Return the stretch from the line with "yeşilin kızı anne ekşi" through the line with "imballaggi di plastica, vetro, alluminio, acciaio" in the data below, character for character, skipping all pictures.

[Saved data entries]
↓↓↓

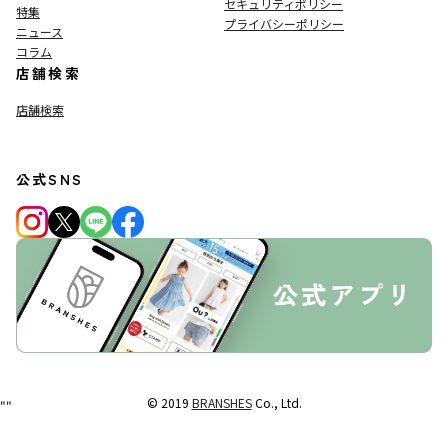
セキュリティポリシー
特集
プライバシーポリシー
ニュース
コラム
店舗検索
店舗検索
公式SNS
© 2019
BRANSHES
Co., Ltd.
"
"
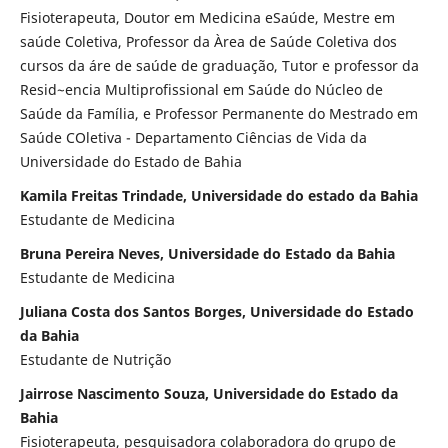
Fisioterapeuta, Doutor em Medicina eSaúde, Mestre em
saúde Coletiva, Professor da Àrea de Saúde Coletiva dos
cursos da áre de saúde de graduação, Tutor e professor da
Resid~encia Multiprofissional em Saúde do Núcleo de
Saúde da Família, e Professor Permanente do Mestrado em
Saúde COletiva - Departamento Ciências de Vida da
Universidade do Estado de Bahia
Kamila Freitas Trindade, Universidade do estado da Bahia
Estudante de Medicina
Bruna Pereira Neves, Universidade do Estado da Bahia
Estudante de Medicina
Juliana Costa dos Santos Borges, Universidade do Estado
da Bahia
Estudante de Nutrição
Jairrose Nascimento Souza, Universidade do Estado da
Bahia
Fisioterapeuta, pesquisadora colaboradora do grupo de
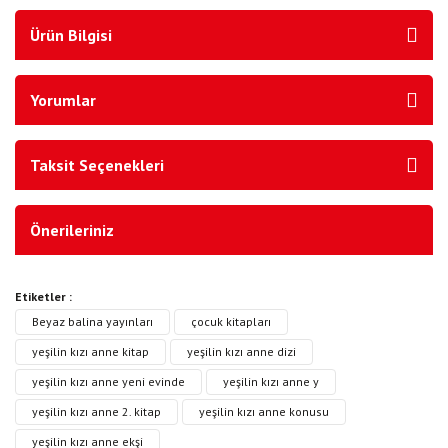
Ürün Bilgisi
Yorumlar
Taksit Seçenekleri
Önerileriniz
Etiketler :
Beyaz balina yayınları
çocuk kitapları
yeşilin kızı anne kitap
yeşilin kızı anne dizi
yeşilin kızı anne yeni evinde
yeşilin kızı anne y
yeşilin kızı anne 2. kitap
yeşilin kızı anne konusu
yeşilin kızı anne ekşi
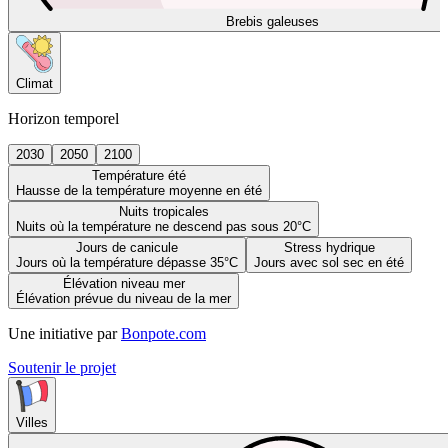
Brebis galeuses
Climat
Horizon temporel
2030
2050
2100
Température été
Hausse de la température moyenne en été
Nuits tropicales
Nuits où la température ne descend pas sous 20°C
Jours de canicule
Stress hydrique
Jours où la température dépasse 35°C
Jours avec sol sec en été
Élévation niveau mer
Élévation prévue du niveau de la mer
Une initiative par
Bonpote.com
Soutenir le projet
Villes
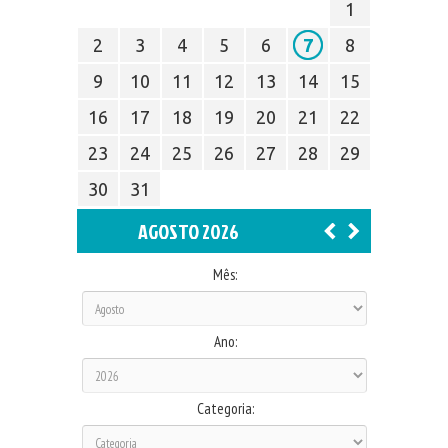
1
2
3
4
5
6
7
8
9
10
11
12
13
14
15
16
17
18
19
20
21
22
23
24
25
26
27
28
29
30
31
AGOSTO 2026
Mês:
Ano:
Categoria:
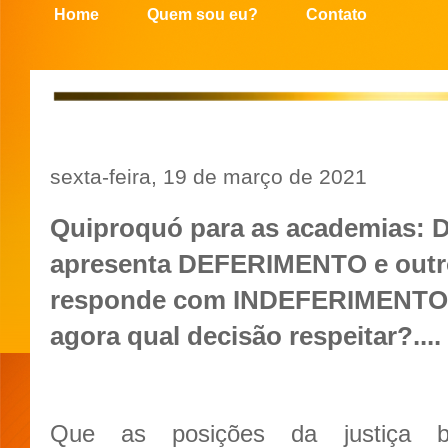
Home
Quem sou eu?
Contato
sexta-feira, 19 de março de 2021
Quiproquó para as academias:
apresenta DEFERIMENTO e out
responde com INDEFERIMENTO 
agora qual decisão respeitar?....
Que as posições da justiça br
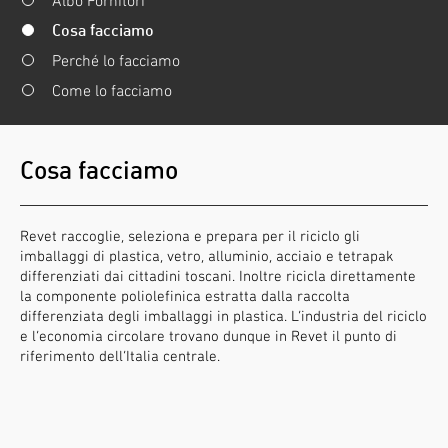
Albo Fornitori
Cosa facciamo
Perché lo facciamo
Come lo facciamo
Cosa facciamo
Revet raccoglie, seleziona e prepara per il riciclo gli
imballaggi di plastica, vetro, alluminio, acciaio e tetrapak
differenziati dai cittadini toscani. Inoltre ricicla direttamente
la componente poliolefinica estratta dalla raccolta
differenziata degli imballaggi in plastica. L’industria del riciclo
e l’economia circolare trovano dunque in Revet il punto di
riferimento dell’Italia centrale.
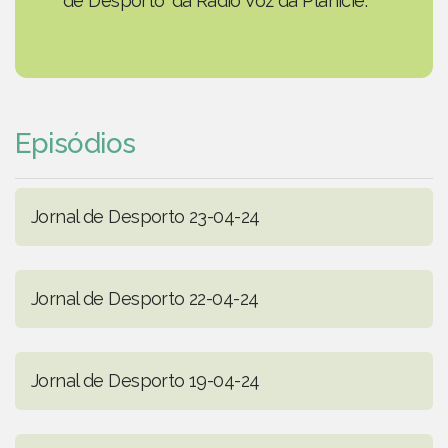
de Desporto' da Rádio Voz da Planície.
Episódios
Jornal de Desporto 23-04-24
Jornal de Desporto 22-04-24
Jornal de Desporto 19-04-24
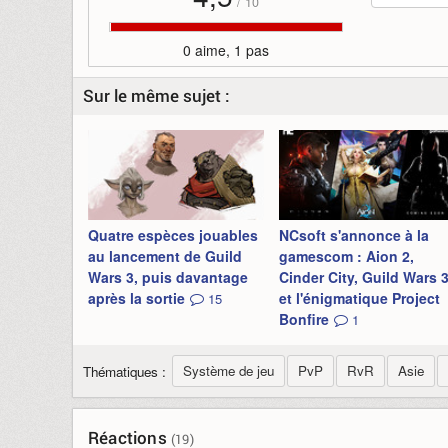
/
10
0 aime, 1 pas
Sur le même sujet :
Quatre espèces jouables
NCsoft s'annonce à la
au lancement de Guild
gamescom : Aion 2,
Wars 3, puis davantage
Cinder City, Guild Wars 
après la sortie
et l'énigmatique Project
15
Bonfire
1
Système de jeu
PvP
RvR
Asie
Thématiques :
Réactions
(19)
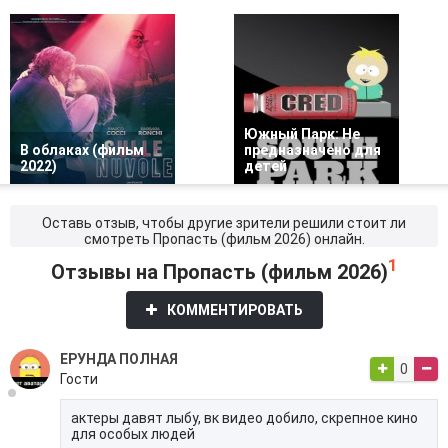
Южный Парк: Не
В облаках (фильм
предназначено для
2022)
детей
Оставь отзыв, чтобы другие зрители решили стоит ли
смотреть Пропасть (фильм 2026) онлайн.
1
Отзывы на Пропасть (фильм 2026)
КОММЕНТИРОВАТЬ
ЕРУНДА ПОЛНАЯ
0
Гости
актеры давят лыбу, вк видео добило, скрепное кино
для особых людей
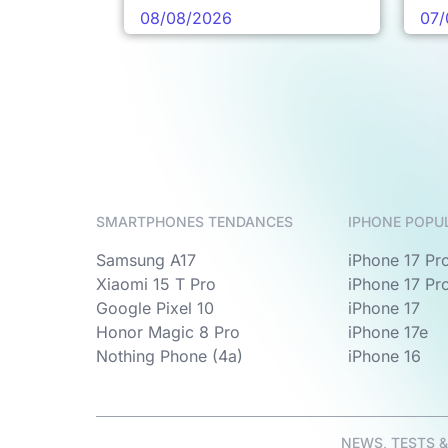
08/08/2026
07/
SMARTPHONES TENDANCES
IPHONE POPU
Samsung A17
iPhone 17 Pr
Xiaomi 15 T Pro
iPhone 17 Pr
Google Pixel 10
iPhone 17
Honor Magic 8 Pro
iPhone 17e
Nothing Phone (4a)
iPhone 16
NEWS, TESTS 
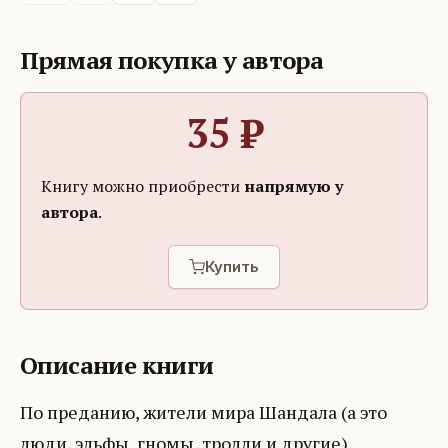
Прямая покупка у автора
35
₽
Книгу можно приобрести
напрямую у
автора
.
Купить
Описание книги
По преданию, жители мира Шандала (а это
люди, эльфы, гномы, тролли и другие)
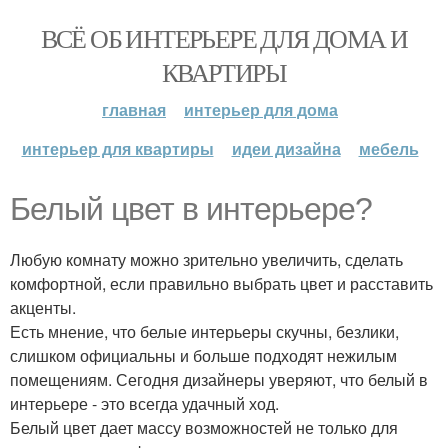
ВСЁ ОБ ИНТЕРЬЕРЕ ДЛЯ ДОМА И
КВАРТИРЫ
главная
интерьер для дома
интерьер для квартиры
идеи дизайна
мебель
Белый цвет в интерьере?
Любую комнату можно зрительно увеличить, сделать
комфортной, если правильно выбрать цвет и расставить
акценты.
Есть мнение, что белые интерьеры скучны, безлики,
слишком официальны и больше подходят нежилым
помещениям. Сегодня дизайнеры уверяют, что белый в
интерьере - это всегда удачный ход.
Белый цвет дает массу возможностей не только для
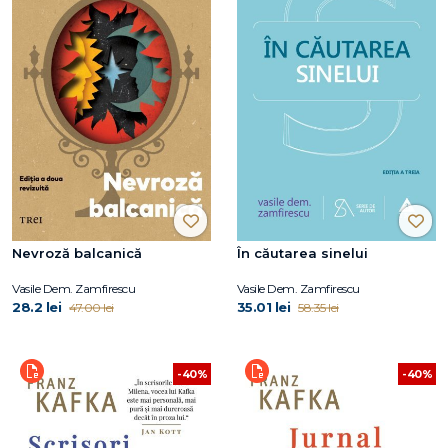
Nevroză balcanică
În căutarea sinelui
Vasile Dem. Zamfirescu
Vasile Dem. Zamfirescu
28.2 lei
35.01 lei
47.00 lei
58.35 lei
-40%
-40%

↑↑↑

Answer section:
yeşilin kızı anne ekşi
Brebis galeuses
Climat
Horizon temporel
2030
2050
2100
Température été
Hausse de la température moyenne en été
Nuits tropicales
Nuits où la température ne descend pas sous 20°C
Jours de canicule
Stress hydrique
Jours où la température dépasse 35°C
Jours avec sol sec en été
Élévation niveau mer
Élévation prévue du niveau de la mer
Une initiative par
Bonpote.com
Soutenir le projet
Villes
1
2
3
4
5
6
7
8
9
10
11
12
13
14
15
16
17
18
19
20
21
22
23
24
25
26
27
28
29
30
31
AGOSTO 2026
Mês:
Ano:
Categoria:
Home
Quem sou eu?
Contato
sexta-feira, 19 de março de 2021
Quiproquó para as academias:
apresenta DEFERIMENTO e out
responde com INDEFERIMENTO 
agora qual decisão respeitar?....
Que as posições da justiça br
Albo Fornitori
Cosa facciamo
Perché lo facciamo
Come lo facciamo
Cosa facciamo
Revet raccoglie, seleziona e prepara per il riciclo gli
imballaggi di plastica, vetro, alluminio, acciaio e tetrapak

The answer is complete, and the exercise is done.